Using Powershell to parse local HTML documents (then replace text within specific tags) fails for specific HTML files - $HTML = New-Object -Com "HTMLFile"

Swin 51 Reputation points
2020-08-16T15:26:33.883+00:00

Hi All,

Windows 10 - Windows PS 5.1

We have local HTML documents produced with an authoring tool (Madcap flare) which produces well formatted HTML. Unfortunately, it adds non-printing HTML Characters ( &#160; ) within <code> tags that then cause issues when users copy and paste text into another application. I want to run a post process PS script to parse the HTML, pull out the <code> tags, and replace the text within those tags, but ONLY within those tags.

I have tried to create an HTMLFile and see if I could pull out the text within the tags using the following code, but it returns nothing. I even have tried some real basic HTML as well and just looked at <p> tags, but still it results in nothing.

$Source = Get-Content -path example.html -raw
$HTML = New-Object -Com "HTMLFile"
$HTML.IHTMLDocument2_write($Source)

$HTML.all.tags("code") | % InnerText

I was think that perhaps converting the HTML to XML using ConvertTo-XML, which seems to work, but then I'm not sure where to go next.

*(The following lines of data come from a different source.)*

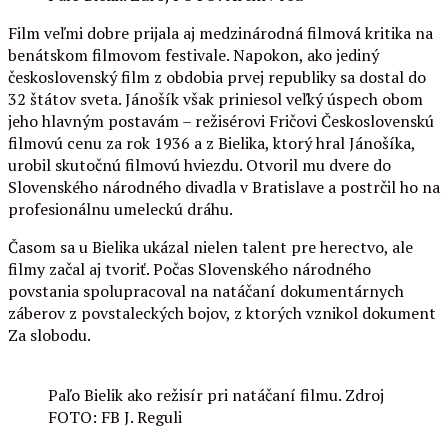
Film veľmi dobre prijala aj medzinárodná filmová kritika na
benátskom filmovom festivale. Napokon, ako jediný
československý film z obdobia prvej republiky sa dostal do
32 štátov sveta. Jánošík však priniesol veľký úspech obom
jeho hlavným postavám – režisérovi Fričovi Československú
filmovú cenu za rok 1936 a z Bielika, ktorý hral Jánošíka,
urobil skutočnú filmovú hviezdu. Otvoril mu dvere do
Slovenského národného divadla v Bratislave a postrčil ho na
profesionálnu umeleckú dráhu.
Časom sa u Bielika ukázal nielen talent pre herectvo, ale
filmy začal aj tvoriť. Počas Slovenského národného
povstania spolupracoval na natáčaní dokumentárnych
záberov z povstaleckých bojov, z ktorých vznikol dokument
Za slobodu.
Paľo Bielik ako režisír pri natáčaní filmu. Zdroj
FOTO: FB J. Reguli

I tried to upload some example HTML, but these forums will not allow me to do that, either in line or as a txt file :(

Even tried DropBox and OneDrive links - both are denied :(

Windows Server PowerShell
Windows Server PowerShell
Windows Server: A family of Microsoft server operating systems that support enterprise-level management, data storage, applications, and communications.PowerShell: A family of Microsoft task automation and configuration management frameworks consisting of a command-line shell and associated scripting language.
5,396 questions
0 comments No comments
{count} votes

8 answers

Sort by: Most helpful
  1. Chris Swinney 1 Reputation point
    2020-10-08T18:12:31.94+00:00

    Hey @Rich Matheisen (or anyone :) )

    Other things side tracked my for a while (like some marriage type thing) but I finally managed to sit back down today to re-look at this.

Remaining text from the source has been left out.